Page images and extracted text:
╔══

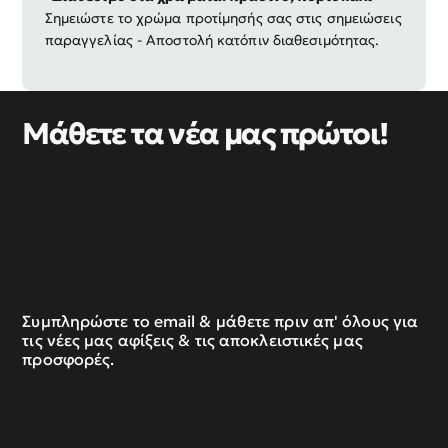
Σημειώστε το χρώμα προτίμησής σας στις σημειώσεις
παραγγελίας - Αποστολή κατόπιν διαθεσιμότητας.
Μάθετε τα νέα μας πρώτοι!
Συμπληρώστε το email & μάθετε πριν απ' όλους για
τις νέες μας αφίξεις & τις αποκλειστικές μας
προσφορές.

╚══

*What is required:*
From the line containing "Συμπληρώστε το email" down to the last line of the data above, copy every line exactly; leave out all other lines.

*Solution to this exercise:*
Συμπληρώστε το email & μάθετε πριν απ' όλους για
τις νέες μας αφίξεις & τις αποκλειστικές μας
προσφορές.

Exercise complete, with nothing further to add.